John Wesley Harding: This may be the most disappointing interview of all time, because, first of all, I never listen to the records – any of them – apart from when I’ve just made them, at which point I listen to them obsessively for about three months. So I haven’t heard The Name Above the Title for a long while. Nor would I like to. (Laughs) Also what might be disappointing is…I think it may technically be my most successful record, though it could be Why We Fight. I’m not sure. Actually, it could be The Confessions of St. Ace, funnily enough. But, anyway, I think there was a basic huge error made with The Name Above the Title that, if it hadn’t been made, my career could’ve been very different.

When we made Here Comes the Groom, when I think back to it, it has a real charm of newness to it. I couldn’t really sing very properly, and I get somewhat lost in the production of it, but in kind of a good way. And it’s a very exciting band, and it sounds like everybody’s thrilled to be there. The next record, The Name Above the Title, is…I mean, really, it’s the same record, but with horns. (Laughs) Well, with more horns, anyway. I guess there were horns on a couple of things on the first record. But that’s kind of how I think of it, and I really think it’s a function of Sire…who were always great to me, by the way, and I wouldn’t say anything bad about them nor would want to. But I do think there was a kind of idea of, “Well, no one knew the critics were going to like that first one, eh? So let’s just make it again…and as soon as possible!” When I look back, that would’ve been a much better time for me to go and concentrate on making an album a bit more like Why We Fight was. I think that would’ve been a more successful second move, despite the fact that it was probably my best selling-album and, uh, definitely had my most successful chart song, I was just told… (Laughs) …in “The Person You Are.” In the big story of my career, I think it’s probably an album where, in spite of those positives, it might’ve been better if I’d moved away from the “band” kind of thing and toward a little more of the modern production that was just starting up then. One had a chance around then to perhaps do something a little more acoustic-y, and I think that’s probably what I should’ve done, on reflection, and I’ve thought that for ages.

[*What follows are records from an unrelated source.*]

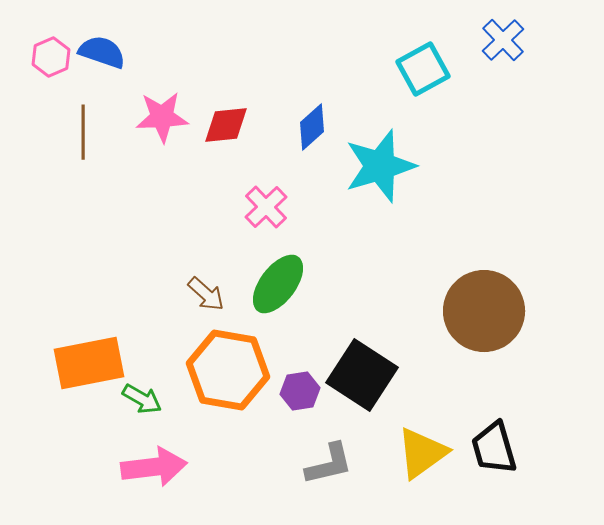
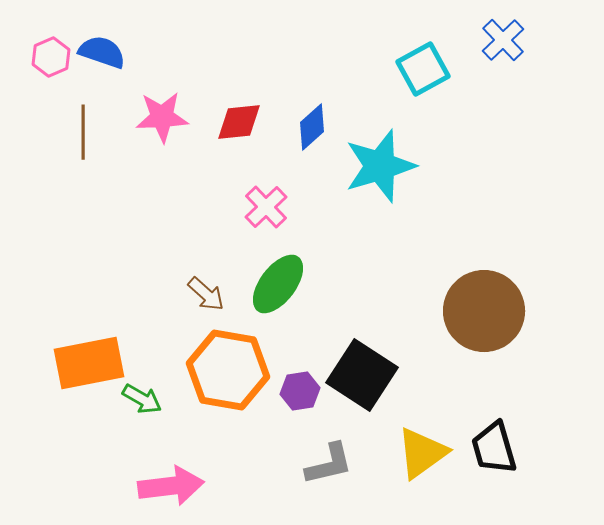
red diamond: moved 13 px right, 3 px up
pink arrow: moved 17 px right, 19 px down
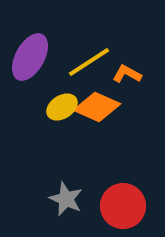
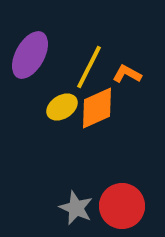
purple ellipse: moved 2 px up
yellow line: moved 5 px down; rotated 30 degrees counterclockwise
orange diamond: moved 1 px down; rotated 48 degrees counterclockwise
gray star: moved 10 px right, 9 px down
red circle: moved 1 px left
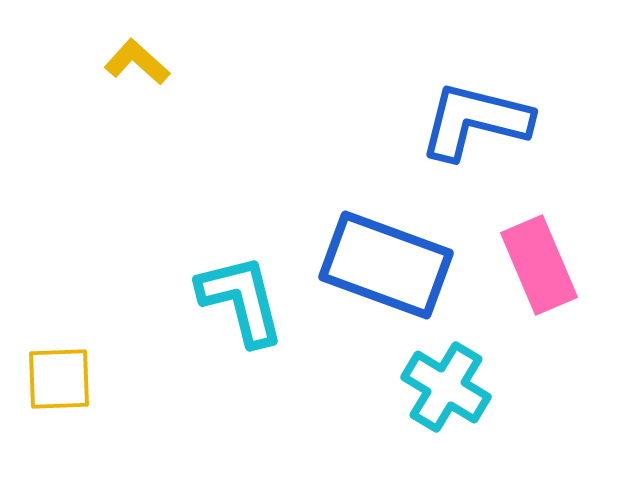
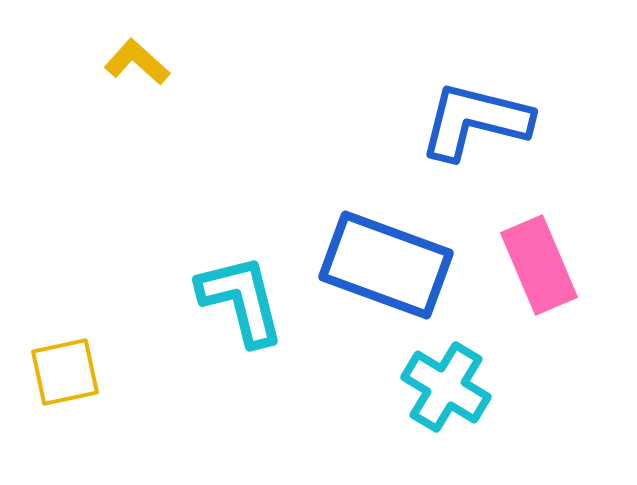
yellow square: moved 6 px right, 7 px up; rotated 10 degrees counterclockwise
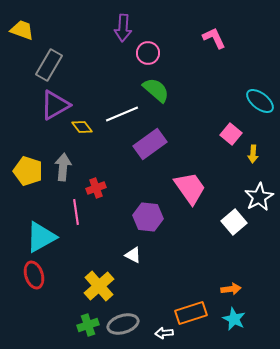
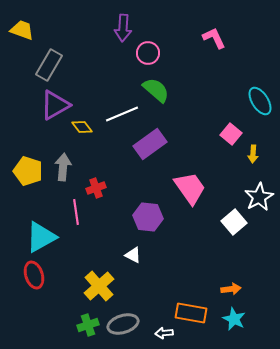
cyan ellipse: rotated 20 degrees clockwise
orange rectangle: rotated 28 degrees clockwise
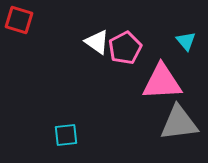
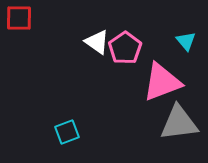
red square: moved 2 px up; rotated 16 degrees counterclockwise
pink pentagon: rotated 8 degrees counterclockwise
pink triangle: rotated 18 degrees counterclockwise
cyan square: moved 1 px right, 3 px up; rotated 15 degrees counterclockwise
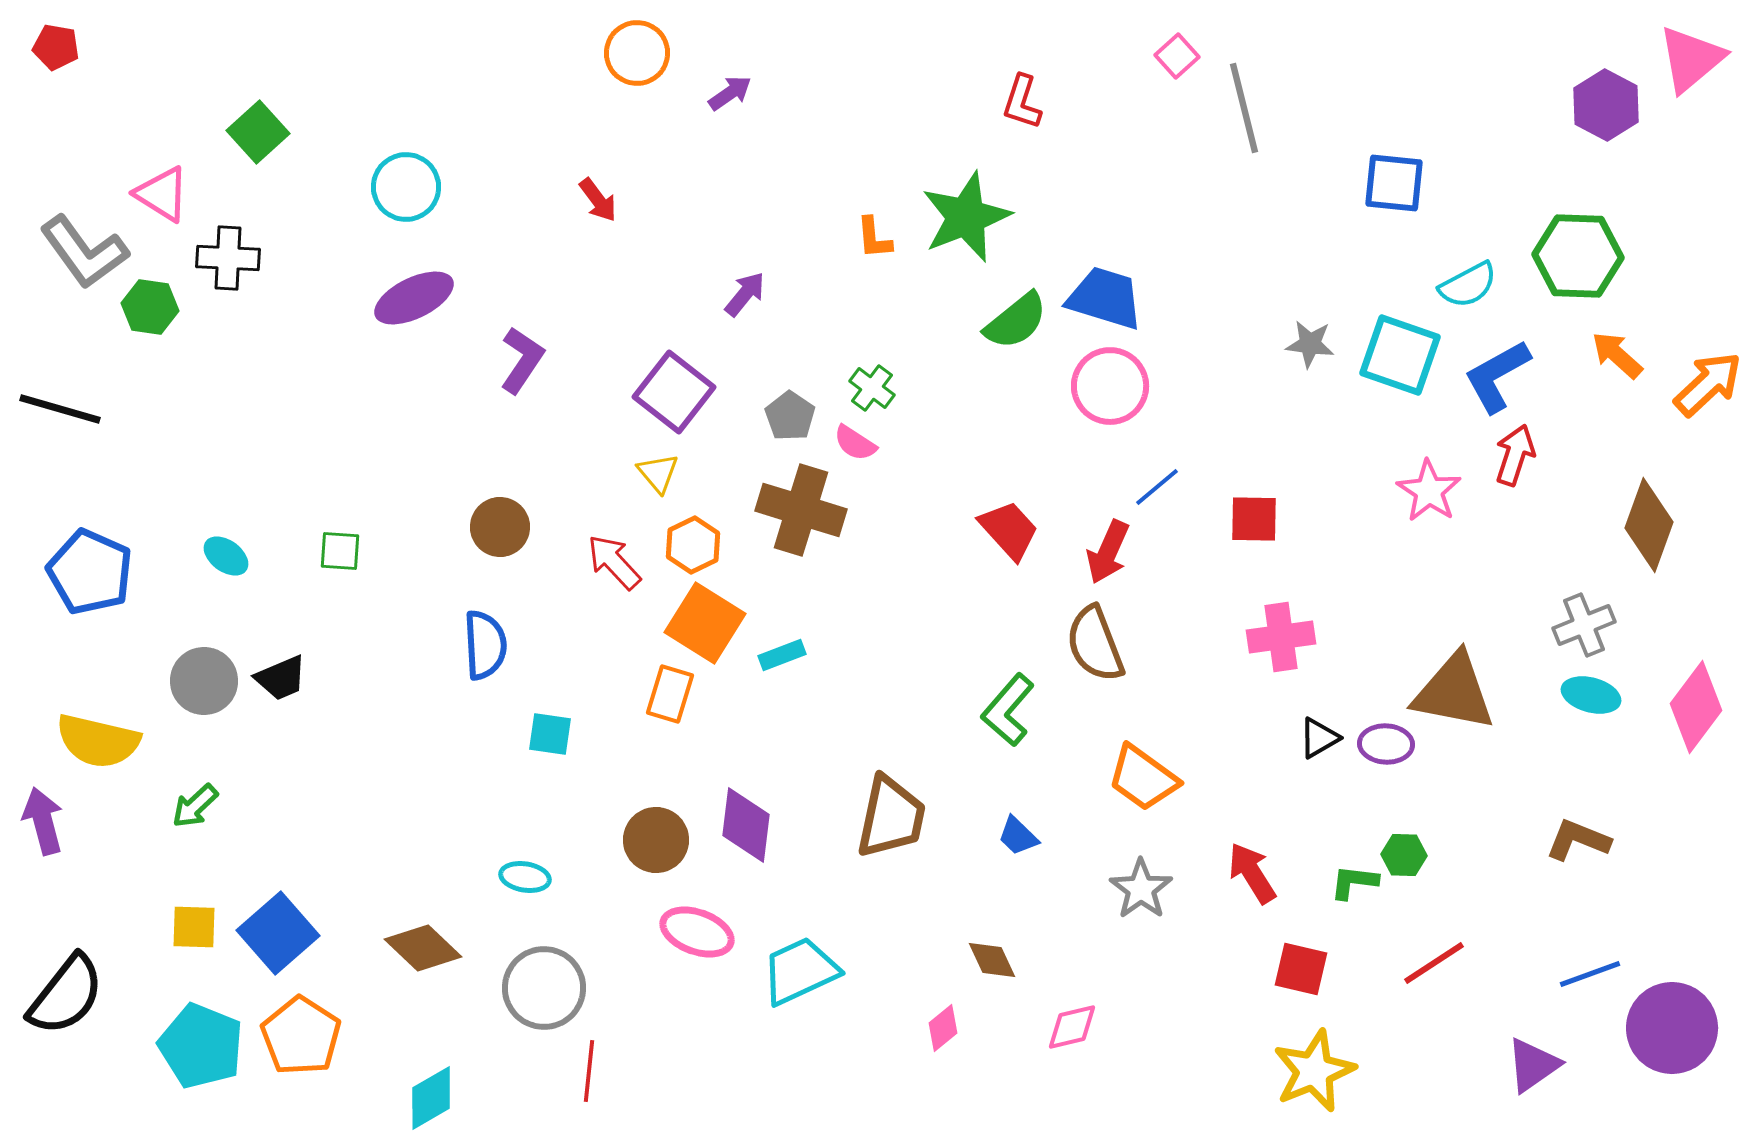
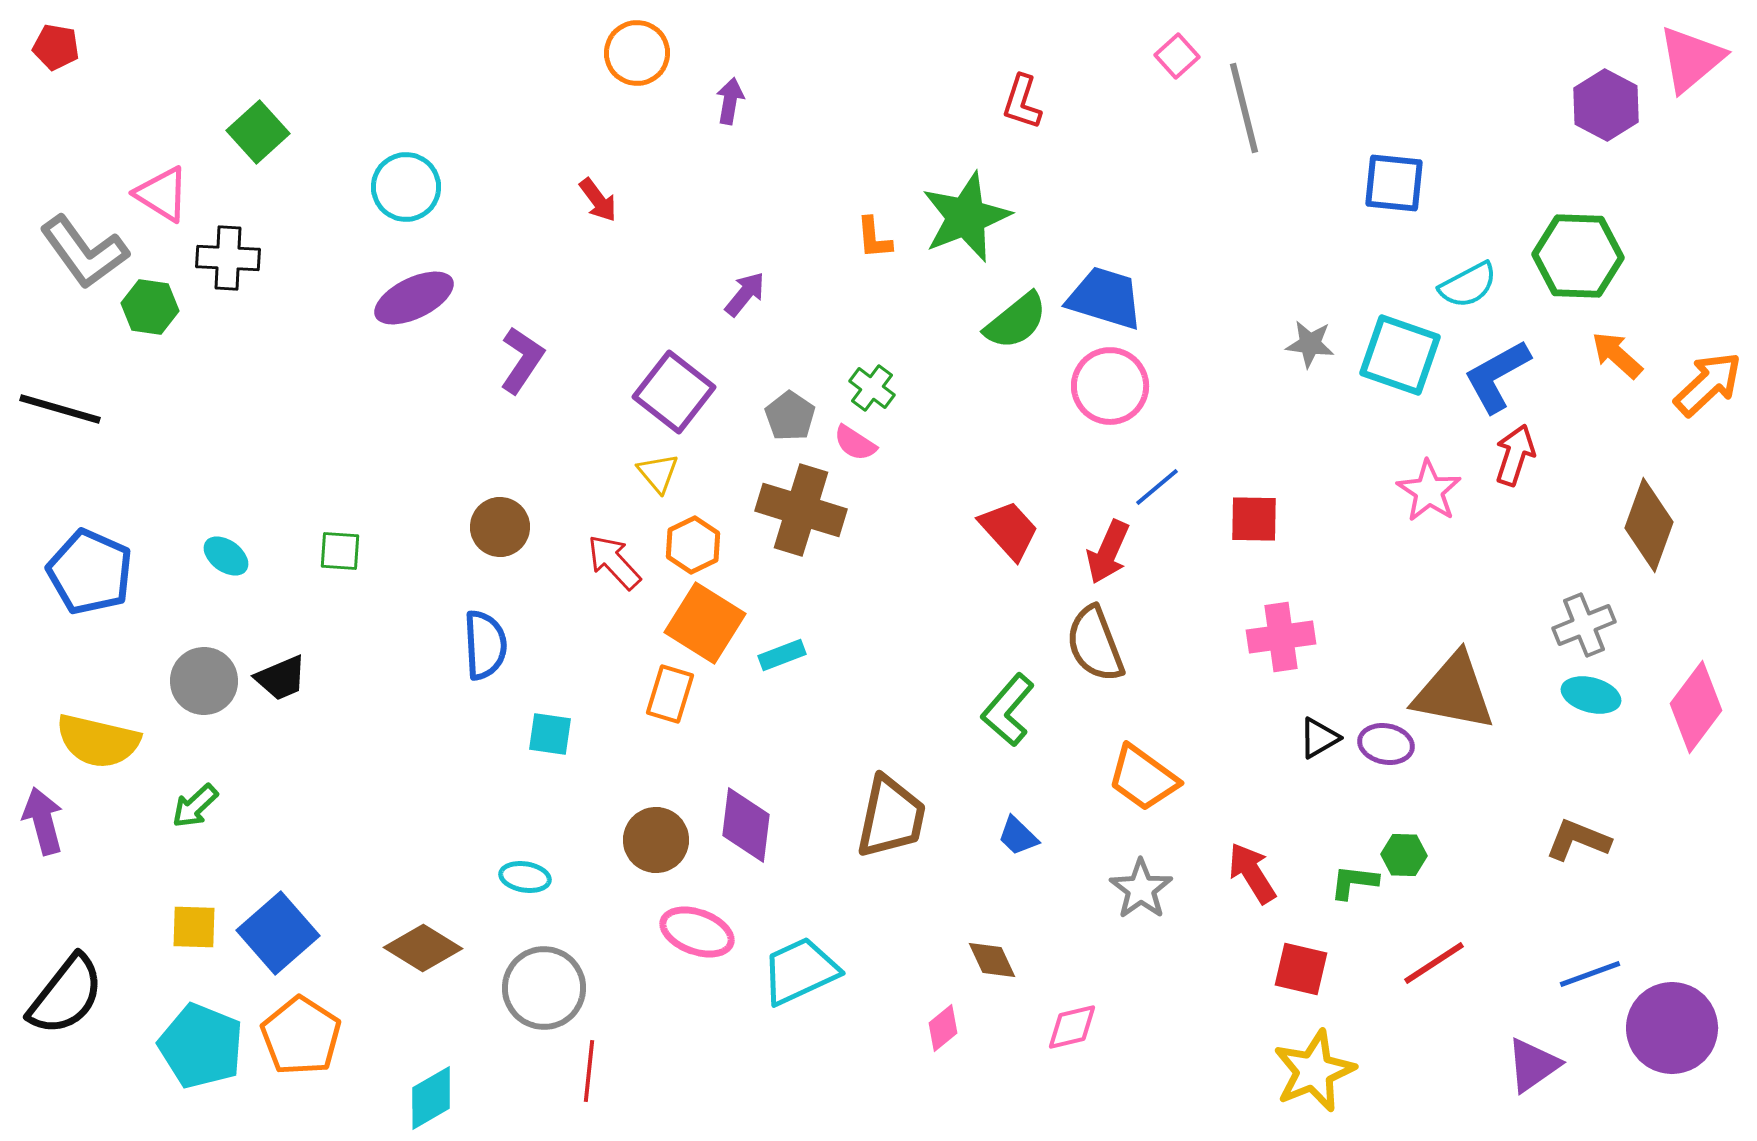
purple arrow at (730, 93): moved 8 px down; rotated 45 degrees counterclockwise
purple ellipse at (1386, 744): rotated 8 degrees clockwise
brown diamond at (423, 948): rotated 12 degrees counterclockwise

Having said that, I’m sure there’s pleasures on the album, but…well, for example, when I hear that version of “Save a Little Room for Me,” it just sounds very bombastic from how that tune should sound, and “Long Dead Gone” is another one where it’s a really great production but totally the wrong song. “Long Dead Gone” was written for one guy to play solo on acoustic guitar, with Emmylou Harris singing along with him… (Laughs) …but, somehow, that’s what came out. That’s why, when I really think of the things that I really like on the album, they’re things like “The Movie of Your Life,” because that was a real attempt to actually do something really quite ambitious…which may have been beyond me, but it certainly wasn’t beyond the people I was playing with. Or the producer. Or the engineer. So when I think of that album…I mean, I don’t think too many people are picking “The Movie of Your Life” as the greatest songs I’ve ever written, but on the other hand, when I think of that album, that’s a better achievement on that record than some of the other stuff. I also have to say that, as a piece of power pop, “The Person You Are” sounds good to me.

There was a lot of movie-ness going on with the album. You had another Frank Capra-inspired title, it opened with a track called “Movie Theme,” then there was “The Movie of Your Life.” And if we’re getting really obscure, I’ve still got my copy of Collected Stories 1990 – 1991, where you divided up your lyrics using the titles of Alan Rudolph films for chapter names.

(Laughs) I’d forgotten that! Yeah, I used to love Alan Rudolph a lot. I don’t even know if he makes films anymore! (Writer’s note: Not since 2002’s “The Secret Life of Dentists.”) “Movie Theme” wasn’t anything separate at all. It was just the strings on the bridge of “The Movie of Your Life.” I liked them, and I thought it’d be kind of fun to use them elsewhere on the album, and then they ended up beginning the album.

I have to say that when I think back to the great pleasure of making that album – apart from just putting the tracks down with the band, which is always a great feeling when you’re working with great musicians – there were odd things like the track that I did with Ronee Blakley, which was kind of cut live. I really liked that. I thought it was beautiful. And then there was the track that was on the cassette only, which…I don’t know why it was on the cassette only, but it was me and Victoria Williams doing a song I’d written. And then Howe Gelb came in, and we did some songs together that never appeared on anything. Steve Wynn came in, and we cut the song called “Warning Parental Advisory,” which was on a few things. And I have to say that those are the kind of bits that I kind of remember. It seemed to me that when I was making that album, what it was hard to do was, you’d get the band locked in and everything sounded good, like it should sound, and then I’d be, like, “Where’s the acoustic guitar go on this track?” Well, unless you’re going to play it like a metronome, it’s not on there. (Laughs) I think my next albums, Why We Fight and particularly (John Wesley Harding’s) New Deal, were an attempt to put acoustic guitar, which is what I play, at the front of records.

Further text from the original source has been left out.